Compass Rose Circulator Motorcycle: Retro Grand Prix Style, Modern Electric Guts

There’s a certain kind of beauty that modern motorcycles don’t chase anymore — the long, elegant silhouettes of ’60s and ’70s Grand Prix machines, when speed looked like sculpture. The Compass Rose Circulator Motorcycle aims straight at that era, borrowing the “streamliner” posture and smooth fairing language that made vintage race bikes feel almost nautical. And then it flips the script: instead of combustion drama under the bodywork, it’s electric — and it’s trying very hard not to look like it.
Compass Rose is a Korean brand, and the Circulator (sometimes spelled “Ciulator”) has been getting attention because it doesn’t present itself like a typical EV. There’s no exposed battery brick screaming “future mobility.” Instead, the bike leans into a design trick that’s almost mischievous: the battery area is sculpted and dressed to resemble a small engine, like a visual decoy for anyone who associates “premium motorcycle” with “metal and motors.”

What It Is (and what it’s not)
Call it a design-object electric motorcycle first and a performance statement second. The Circulator is more “collector’s piece” than commuter appliance — the kind of thing that would look at home beside a watch box, a leather weekender, and a clean garage floor.
Design references are loud in the best way: it pulls from the era of famously complex Grand Prix machines, where engineering and aesthetics were inseparable. That’s the core appeal here — not just “electric,” but electric wrapped in heritage-coded design language.
Specs That Matter (keep the numbers tight)
Different reporting highlights different versions, so the safest way to frame the Circulator is as a platform with a few spec narratives floating around it.
One widely shared set of claims puts it around:
- Top speed: just under 100 mph
- Torque: roughly 250 lb-ft
- Range: around 120 miles
- Recharge: about 2 hours
Another track-leaning spec set that’s been discussed elsewhere includes:
- A 34-hp in-wheel hub motor
- Torque figures in the same neighborhood (~258 lb-ft)

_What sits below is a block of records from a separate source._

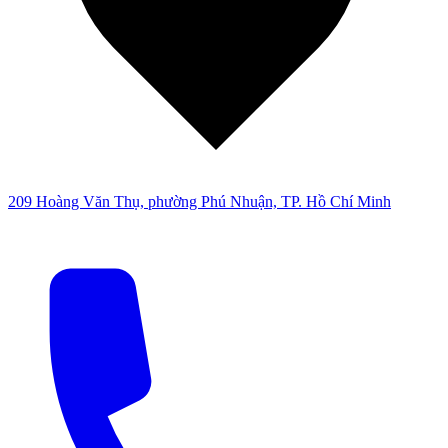
209 Hoàng Văn Thụ, phường Phú Nhuận, TP. Hồ Chí Minh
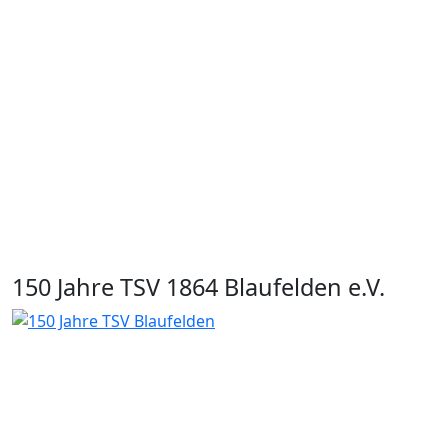
150 Jahre TSV 1864 Blaufelden e.V.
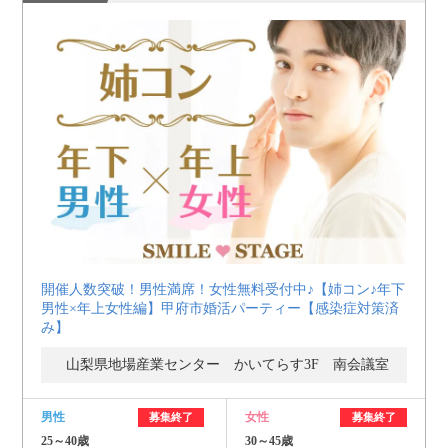
開催人数突破！男性満席！女性無料受付中♪【姉コン♪年下
男性×年上女性編】甲府市婚活パーティー【感染症対策済
み】
山梨県地場産業センター かいてらす3F 南会議室
男性
女性
募集終了
募集終了
25～40歳
30～45歳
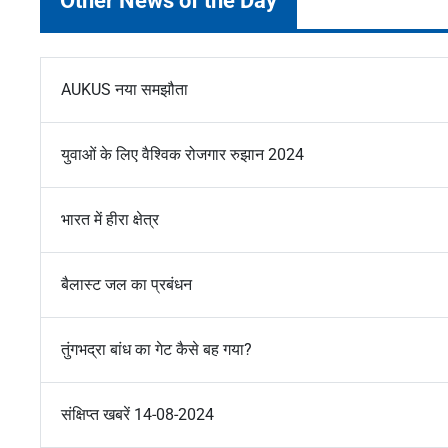
Other News of the Day
AUKUS नया समझौता
युवाओं के लिए वैश्विक रोजगार रुझान 2024
भारत में हीरा क्षेत्र
बैलास्ट जल का प्रबंधन
तुंगभद्रा बांध का गेट कैसे बह गया?
संक्षिप्त खबरें 14-08-2024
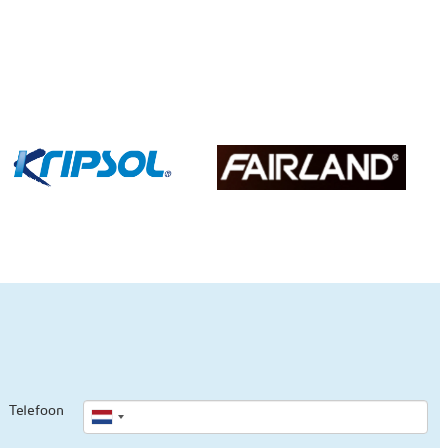
Telefoon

- A headline 150 mph top speed
- Range closer to ~93 miles (depending on setup)
The takeaway isn’t that it wins spec-sheet wars against the most extreme electric superbikes. It’s that it makes EV packaging feel romantic, and that’s rare.

The Real Question: Is it worth the ticket?

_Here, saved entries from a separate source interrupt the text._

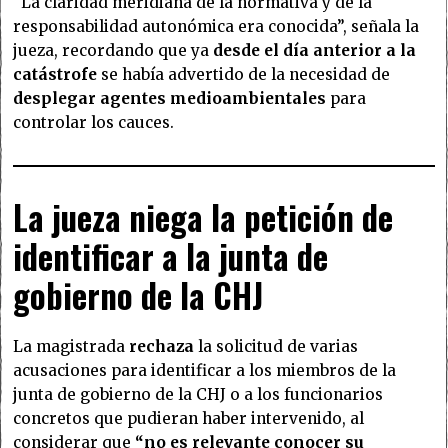
“La claridad meridiana de la normativa y de la
responsabilidad autonómica era conocida”, señala la
jueza, recordando que ya
desde el día anterior a la
catástrofe
se había advertido de la necesidad de
desplegar agentes medioambientales
para
controlar los cauces.
La jueza niega la petición de
identificar a la junta de
gobierno de la CHJ
La magistrada
rechaza
la solicitud de varias
acusaciones para identificar a los miembros de la
junta de gobierno de la CHJ o a los funcionarios
concretos que pudieran haber intervenido, al
considerar que
“no es relevante conocer su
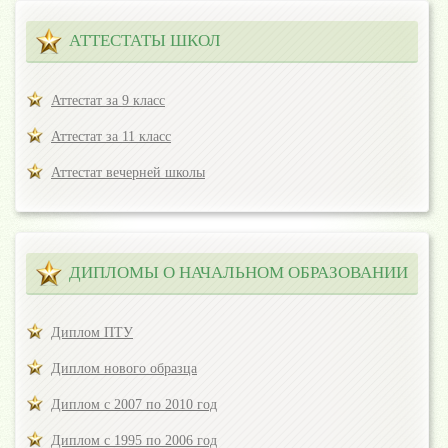
АТТЕСТАТЫ ШКОЛ
Аттестат за 9 класс
Аттестат за 11 класс
Аттестат вечерней школы
ДИПЛОМЫ О НАЧАЛЬНОМ ОБРАЗОВАНИИ
Диплом ПТУ
Диплом нового образца
Диплом с 2007 по 2010 год
Диплом с 1995 по 2006 год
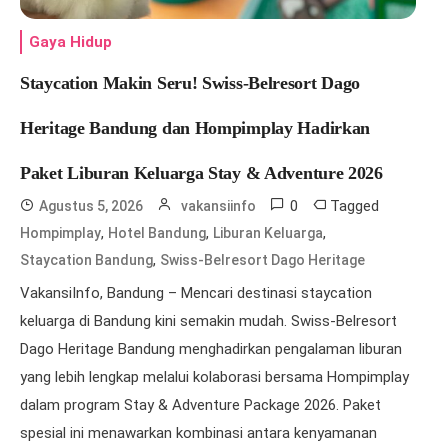
Gaya Hidup
Staycation Makin Seru! Swiss-Belresort Dago
Heritage Bandung dan Hompimplay Hadirkan
Paket Liburan Keluarga Stay & Adventure 2026
0
Tagged
Agustus 5, 2026
vakansiinfo
,
,
,
Hompimplay
Hotel Bandung
Liburan Keluarga
,
Staycation Bandung
Swiss-Belresort Dago Heritage
VakansiInfo, Bandung – Mencari destinasi staycation
keluarga di Bandung kini semakin mudah. Swiss-Belresort
Dago Heritage Bandung menghadirkan pengalaman liburan
yang lebih lengkap melalui kolaborasi bersama Hompimplay
dalam program Stay & Adventure Package 2026. Paket
spesial ini menawarkan kombinasi antara kenyamanan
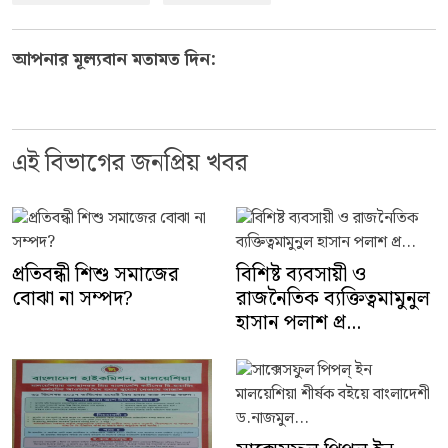
আপনার মূল্যবান মতামত দিন:
এই বিভাগের জনপ্রিয় খবর
প্রতিবন্ধী শিশু সমাজের
বিশিষ্ট ব্যবসায়ী ও
বোঝা না সম্পদ?
রাজনৈতিক ব্যক্তিত্বমামুনুল
হাসান পলাশ প্র...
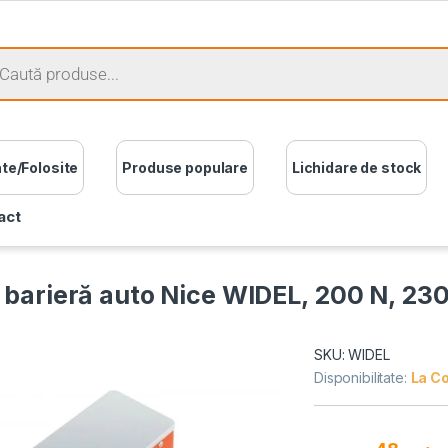
ate/Folosite
Produse populare
Lichidare de stock
act
 barieră auto Nice WIDEL, 200 N, 23
SKU: WIDEL
Disponibilitate:
La C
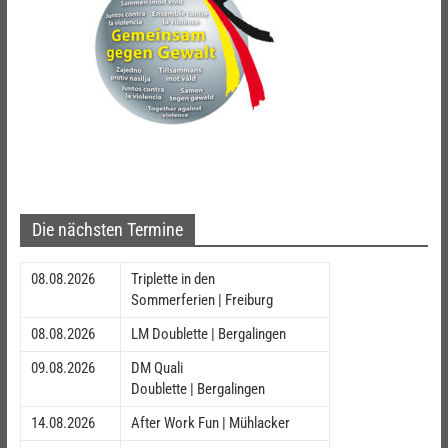
Die nächsten Termine
08.08.2026
Triplette in den
Sommerferien | Freiburg
08.08.2026
LM Doublette | Bergalingen
09.08.2026
DM Quali
Doublette | Bergalingen
14.08.2026
After Work Fun | Mühlacker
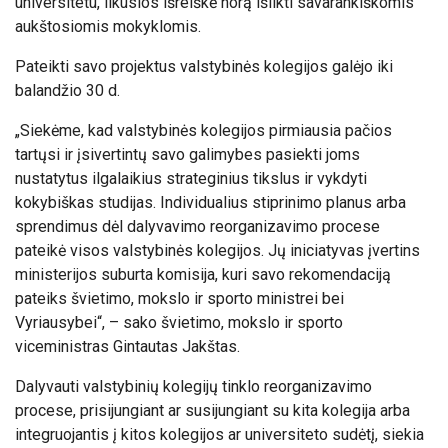
universitetu, likusios išreiškė norą išlikti savarankiškomis
aukštosiomis mokyklomis.
Pateikti savo projektus valstybinės kolegijos galėjo iki
balandžio 30 d.
„Siekėme, kad valstybinės kolegijos pirmiausia pačios
tartųsi ir įsivertintų savo galimybes pasiekti joms
nustatytus ilgalaikius strateginius tikslus ir vykdyti
kokybiškas studijas. Individualius stiprinimo planus arba
sprendimus dėl dalyvavimo reorganizavimo procese
pateikė visos valstybinės kolegijos. Jų iniciatyvas įvertins
ministerijos suburta komisija, kuri savo rekomendaciją
pateiks švietimo, mokslo ir sporto ministrei bei
Vyriausybei“, – sako švietimo, mokslo ir sporto
viceministras Gintautas Jakštas.
Dalyvauti valstybinių kolegijų tinklo reorganizavimo
procese, prisijungiant ar susijungiant su kita kolegija arba
integruojantis į kitos kolegijos ar universiteto sudėtį, siekia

Now for the skepticism that keeps this grounded: the price is the part that changes the entire conversation. The Circulator has been positioned around $49,000–$50,000 — which immediately moves it out of “fun alternative commuter” territory and into collector-object economics.

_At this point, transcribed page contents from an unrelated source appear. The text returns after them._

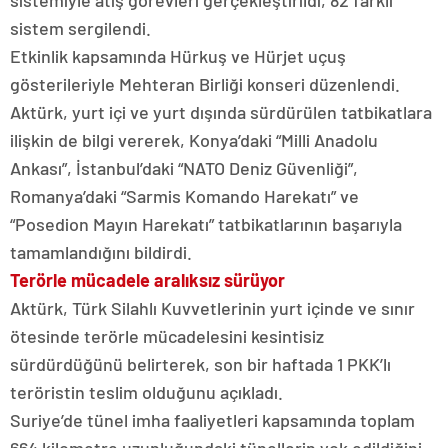
sistemiyle atış görevleri gerçekleştirildi, 82 farklı
sistem sergilendi.
Etkinlik kapsamında Hürkuş ve Hürjet uçuş
gösterileriyle Mehteran Birliği konseri düzenlendi.
Aktürk, yurt içi ve yurt dışında sürdürülen tatbikatlara
ilişkin de bilgi vererek, Konya’daki “Milli Anadolu
Ankası”, İstanbul’daki “NATO Deniz Güvenliği”,
Romanya’daki “Sarmis Komando Harekatı” ve
“Posedion Mayın Harekatı” tatbikatlarının başarıyla
tamamlandığını bildirdi.
Terörle mücadele aralıksız sürüyor
Aktürk, Türk Silahlı Kuvvetlerinin yurt içinde ve sınır
ötesinde terörle mücadelesini kesintisiz
sürdürdüğünü belirterek, son bir haftada 1 PKK’lı
teröristin teslim olduğunu açıkladı.
Suriye’de tünel imha faaliyetleri kapsamında toplam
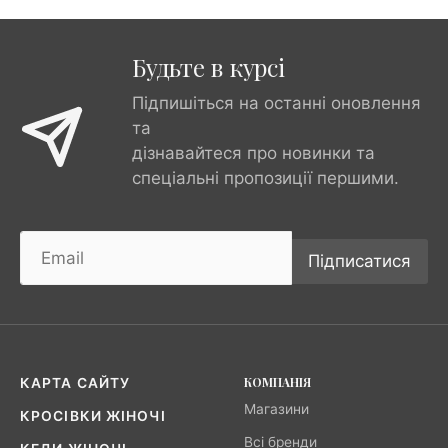
Будьте в курсі
Підпишіться на останні оновлення
та
дізнавайтеся про новинки та
спеціальні пропозиції першими.
Підписатися
КОМПАНІЯ
КАРТА САЙТУ
Магазини
КРОСІВКИ ЖІНОЧІ
Всі бренди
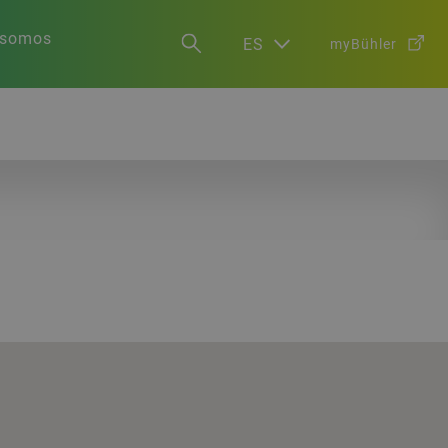
 somos
ES
myBühler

That doesn’t automatically make it “too expensive.” It just means the buyer isn’t paying for transportation efficiency. They’re paying for design authorship — for the craft story, the silhouette, the rarity, and the fact that it doesn’t look like anything else when it rolls into the room.
In that sense, the Circulator is closer to a limited-run watch than a mainstream motorcycle: a niche object where the “why” is emotional. If your brain is wired to ask “How does it compare to X per dollar?” you’ll bounce off the concept fast. If your brain is wired to ask “Will this still look insane in ten years?” then you understand the pitch.

Who It’s For
The Circulator is for the rider who treats motoring as culture — someone who values:
- Design-first machines that photograph like art
- A retro racing silhouette without cosplay energy
- The novelty of EV engineering that doesn’t shout about being an EV
- The “collector factor” of a less-common badge
It’s not for someone trying to maximize range-per-dollar, or someone who wants a proven service network in every city. At this price tier, credibility matters — and Compass Rose is still building the mainstream trust that legacy performance brands already have.
Final Lap
The Compass Rose Circulator is the kind of concept that makes you squint — not because it’s confusing, but because it’s bold enough to put design ahead of practicality. It’s a reminder that “motoring” doesn’t have to mean horsepower arguments. Sometimes it’s simply about objects that move, built for people who want their taste to be visible even when the engine is silent.